WORK ITEM —
Copy each line of the data below in which the word "Husqvarna" can be found.
START DATASET
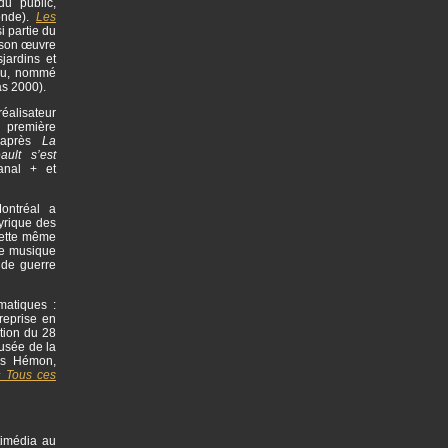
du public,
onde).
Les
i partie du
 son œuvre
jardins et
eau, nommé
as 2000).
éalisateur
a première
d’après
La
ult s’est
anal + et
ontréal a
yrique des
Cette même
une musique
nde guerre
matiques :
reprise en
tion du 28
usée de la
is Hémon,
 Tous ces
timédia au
END DATASET
START DATASET
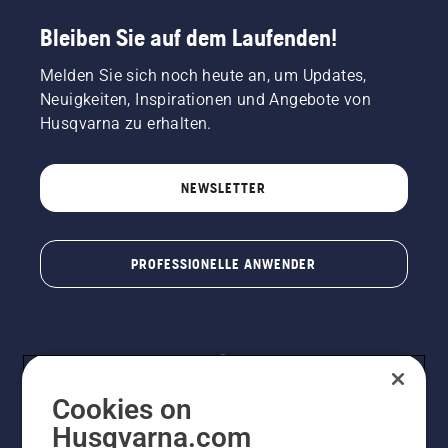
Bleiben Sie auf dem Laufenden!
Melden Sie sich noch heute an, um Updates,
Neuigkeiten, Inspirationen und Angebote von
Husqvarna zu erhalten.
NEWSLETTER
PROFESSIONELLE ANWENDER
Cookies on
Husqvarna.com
END DATASET
START DATASET
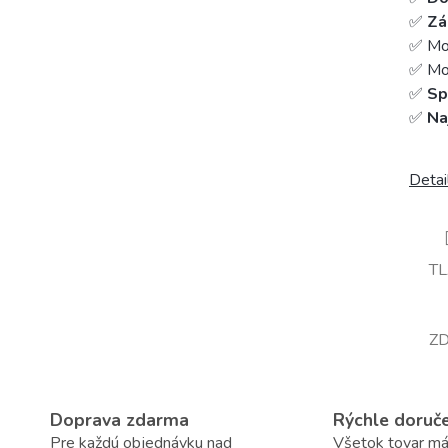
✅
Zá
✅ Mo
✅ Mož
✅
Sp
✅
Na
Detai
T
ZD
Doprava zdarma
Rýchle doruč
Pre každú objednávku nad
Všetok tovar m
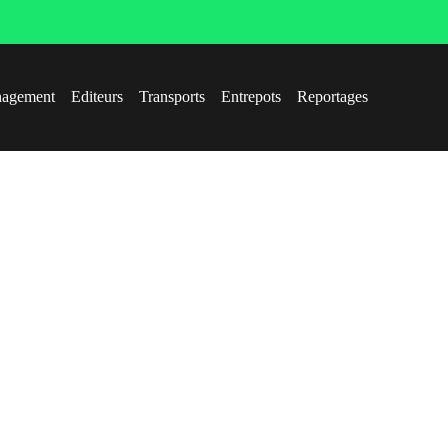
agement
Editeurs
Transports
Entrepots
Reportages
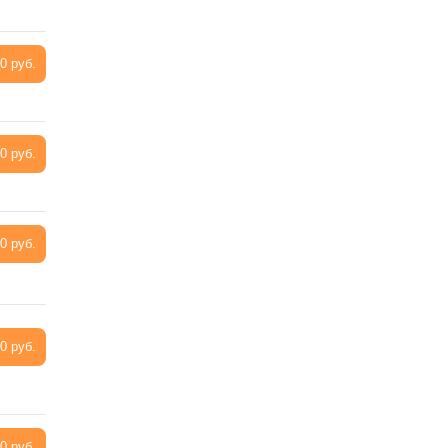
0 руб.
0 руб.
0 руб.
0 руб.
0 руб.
END DATASET
TASK OUTPUT —
Husqvarna zu erhalten.
Husqvarna.com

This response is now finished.